What needs to be done:
The listing is to be repeated exactly, and its pictures are to be left out.

○ ○ ○ ○ ○ ○ ○

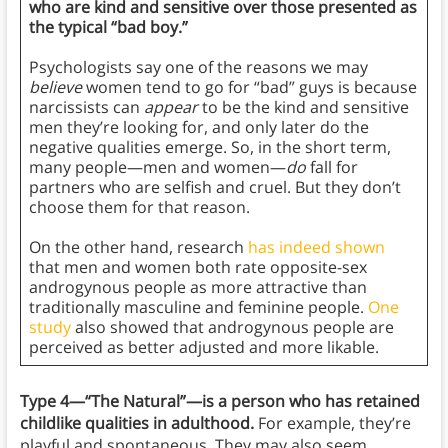
who are kind and sensitive over those presented as
the typical “bad boy.”
Psychologists say one of the reasons we may
believe
women tend to go for “bad” guys is because
narcissists can
appear
to be the kind and sensitive
men they’re looking for, and only later do the
negative qualities emerge. So, in the short term,
many people—men and women—
do
fall for
partners who are selfish and cruel. But they don’t
choose them for that reason.
On the other hand, research
has indeed shown
that men and women both rate opposite-sex
androgynous people as more attractive than
traditionally masculine and feminine people.
One
study
also showed that androgynous people are
perceived as better adjusted and more likable.
Type 4—“The Natural”—is a person who has retained
childlike qualities in adulthood.
For example, they’re
playful and spontaneous. They may also seem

○ ○ ○ ○ ○ ○ ○

Output of the exercise:
who are kind and sensitive over those presented as
the typical “bad boy.”
Psychologists say one of the reasons we may
believe
women tend to go for “bad” guys is because
narcissists can
appear
to be the kind and sensitive
men they’re looking for, and only later do the
negative qualities emerge. So, in the short term,
many people—men and women—
do
fall for
partners who are selfish and cruel. But they don’t
choose them for that reason.
On the other hand, research
has indeed shown
that men and women both rate opposite-sex
androgynous people as more attractive than
traditionally masculine and feminine people.
One
study
also showed that androgynous people are
perceived as better adjusted and more likable.
Type 4—“The Natural”—is a person who has retained
childlike qualities in adulthood.
For example, they’re
playful and spontaneous. They may also seem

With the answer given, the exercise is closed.